* [Your assignment] Please restate the listing word for word, omitting the images.

### Data provided ###

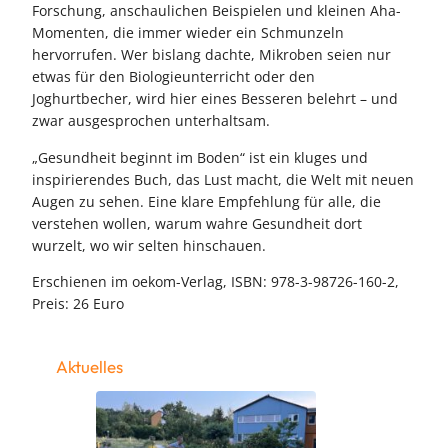
Forschung, anschaulichen Beispielen und kleinen Aha-
Momenten, die immer wieder ein Schmunzeln
hervorrufen. Wer bislang dachte, Mikroben seien nur
etwas für den Biologieunterricht oder den
Joghurtbecher, wird hier eines Besseren belehrt – und
zwar ausgesprochen unterhaltsam.
„Gesundheit beginnt im Boden“ ist ein kluges und
inspirierendes Buch, das Lust macht, die Welt mit neuen
Augen zu sehen. Eine klare Empfehlung für alle, die
verstehen wollen, warum wahre Gesundheit dort
wurzelt, wo wir selten hinschauen.
Erschienen im oekom-Verlag, ISBN: 978-3-98726-160-2,
Preis: 26 Euro
Aktuelles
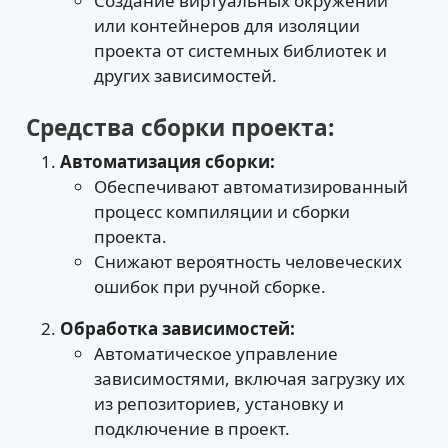
Создание виртуальных окружений
или контейнеров для изоляции
проекта от системных библиотек и
других зависимостей.
Средства сборки проекта:
Автоматизация сборки:
Обеспечивают автоматизированный
процесс компиляции и сборки
проекта.
Снижают вероятность человеческих
ошибок при ручной сборке.
Обработка зависимостей:
Автоматическое управление
зависимостями, включая загрузку их
из репозиториев, установку и
подключение в проект.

###

* [Solution for this exercise]
Forschung, anschaulichen Beispielen und kleinen Aha-
Momenten, die immer wieder ein Schmunzeln
hervorrufen. Wer bislang dachte, Mikroben seien nur
etwas für den Biologieunterricht oder den
Joghurtbecher, wird hier eines Besseren belehrt – und
zwar ausgesprochen unterhaltsam.
„Gesundheit beginnt im Boden“ ist ein kluges und
inspirierendes Buch, das Lust macht, die Welt mit neuen
Augen zu sehen. Eine klare Empfehlung für alle, die
verstehen wollen, warum wahre Gesundheit dort
wurzelt, wo wir selten hinschauen.
Erschienen im oekom-Verlag, ISBN: 978-3-98726-160-2,
Preis: 26 Euro
Aktuelles
Создание виртуальных окружений
или контейнеров для изоляции
проекта от системных библиотек и
других зависимостей.
Средства сборки проекта:
Автоматизация сборки:
Обеспечивают автоматизированный
процесс компиляции и сборки
проекта.
Снижают вероятность человеческих
ошибок при ручной сборке.
Обработка зависимостей:
Автоматическое управление
зависимостями, включая загрузку их
из репозиториев, установку и
подключение в проект.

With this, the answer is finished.